A startup technology company is seeking to shift the burden of collecting on unpaid medical debts from healthcare providers to insurance companies, likening the current process to restaurants being responsible for collecting on unpaid debts when customers pay by credit card.
The company, Ooda, wants insurance companies to be responsible for collecting on unpaid balances, usually after they have covered their portion of the patients’ healthcare bills. Ooda is working with a trio of insurance companies, Anthem, Blue Shield of California, and Blue Cross Blue Shield of Arizona, testing its hypothesis. If the tests are successful, it will roll out its plan to other insurance providers.

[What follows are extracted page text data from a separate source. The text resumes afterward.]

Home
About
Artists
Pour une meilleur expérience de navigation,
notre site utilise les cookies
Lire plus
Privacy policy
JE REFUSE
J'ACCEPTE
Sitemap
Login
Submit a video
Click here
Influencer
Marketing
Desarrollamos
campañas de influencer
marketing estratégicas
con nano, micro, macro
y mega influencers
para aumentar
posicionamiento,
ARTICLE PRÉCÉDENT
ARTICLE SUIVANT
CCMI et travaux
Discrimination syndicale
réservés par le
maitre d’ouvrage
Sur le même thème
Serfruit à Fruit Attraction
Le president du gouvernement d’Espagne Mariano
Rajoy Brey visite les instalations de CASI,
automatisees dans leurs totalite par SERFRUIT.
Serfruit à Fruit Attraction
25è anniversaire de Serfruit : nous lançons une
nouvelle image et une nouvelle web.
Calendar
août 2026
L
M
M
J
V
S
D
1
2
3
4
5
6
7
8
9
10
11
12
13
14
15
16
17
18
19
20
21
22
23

To date, about 2,000 bills have been paid through Ooda and the company says 96% of those using the service say it was better than traditional collection methods. The company has collected more in five months than what most healthcare organizations can collect in a year, according to a published report.

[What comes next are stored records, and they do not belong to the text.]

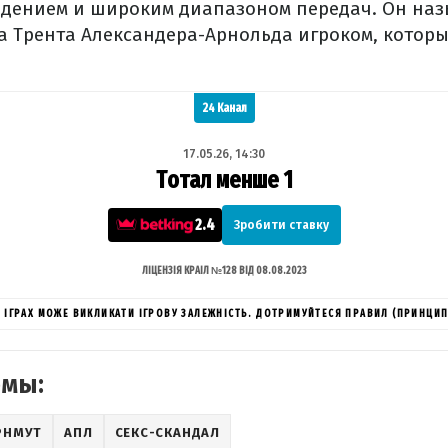
дением и широким диапазоном передач. Он наз
 Трента Александера-Арнольда игроком, которы
24 Канал
17.05.26, 14:30
Тотал менше 1
2.4
Зробити ставку
ЛІЦЕНЗІЯ КРАІЛ №128 ВІД 08.08.2023
ИХ ІГРАХ МОЖЕ ВИКЛИКАТИ ІГРОВУ ЗАЛЕЖНІСТЬ. ДОТРИМУЙТЕСЯ ПРАВИЛ (ПРИНЦИП
емы:
РНМУТ
АПЛ
СЕКС-СКАНДАЛ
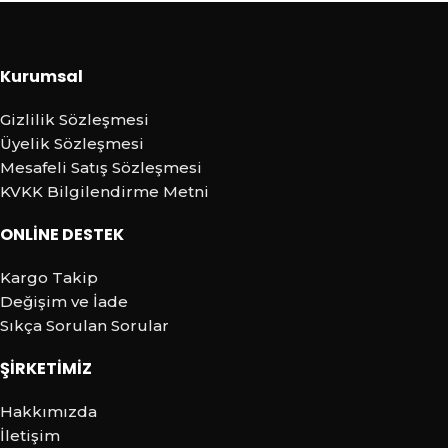
Kurumsal
Gizlilik Sözleşmesi
Üyelik Sözleşmesi
Mesafeli Satış Sözleşmesi
KVKK Bilgilendirme Metni
ONLİNE DESTEK
Kargo Takip
Değişim ve İade
Sıkça Sorulan Sorular
ŞİRKETİMİZ
Hakkımızda
İletişim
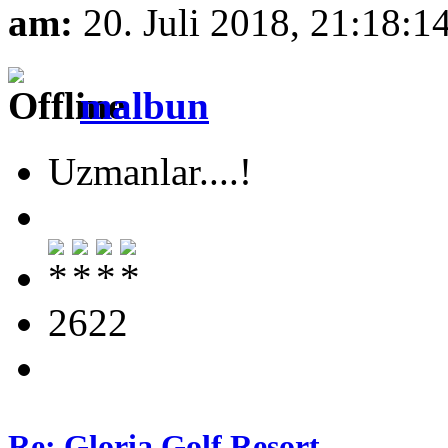
am:
20. Juli 2018, 21:18:1
malbun
Uzmanlar....!
2622
Re: Gloria Golf Resort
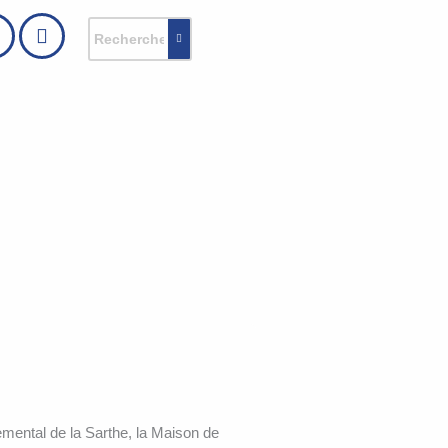
emental de la Sarthe, la Maison de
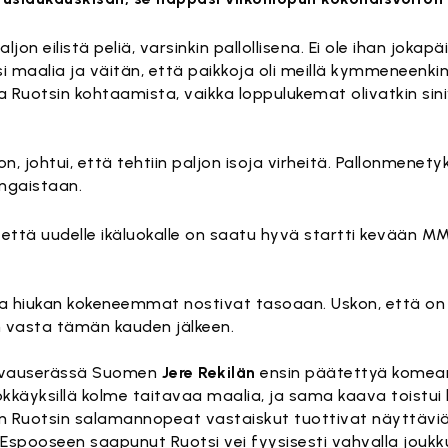
aljon eilistä peliä, varsinkin pallollisena. Ei ole ihan jokap
maalia ja väitän, että paikkoja oli meillä kymmeneenkin 
a Ruotsin kohtaamista, vaikka loppulukemat olivatkin sini
n, johtui, että tehtiin paljon isoja virheitä. Pallonmenety
angaistaan.
 että uudelle ikäluokalle on saatu hyvä startti kevään M
än ja hiukan kokeneemmat nostivat tasoaan. Uskon, että 
an vasta tämän kauden jälkeen.
 avauserässä Suomen
Jere Rekilän
ensin päätettyä komean
ökkäyksillä kolme taitavaa maalia, ja sama kaava toistui 
Ruotsin salamannopeat vastaiskut tuottivat näyttäviä
spooseen saapunut Ruotsi vei fyysisesti vahvalla jouk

The insurance companies appear willing to take on the additional burden of helping collect on unpaid bills as a means of offsetting potential issues with disgruntled patients who are confused about what portions of their healthcare procedures are covered and what are not.
“What is super clear to us is that one of the big consumer needs is to understand what they pay for and what they owe,” said Jeff Semenchuk, the chief innovation officer at Blue Shield of California. “The whole process is confusing, opaque and disconnected.”
One healthcare provider noted in the report that collection agencies could offer some resistance to this new dynamic, and that resistance may slow down any changes to the current process.
“But this kind of effort is on the right side of history,” said Stephen Klasko, the CEO of Jefferson Health. “I hope that this kind of fragmented billing will be viewed in 100 years like we think about blood-letting or leeches today.”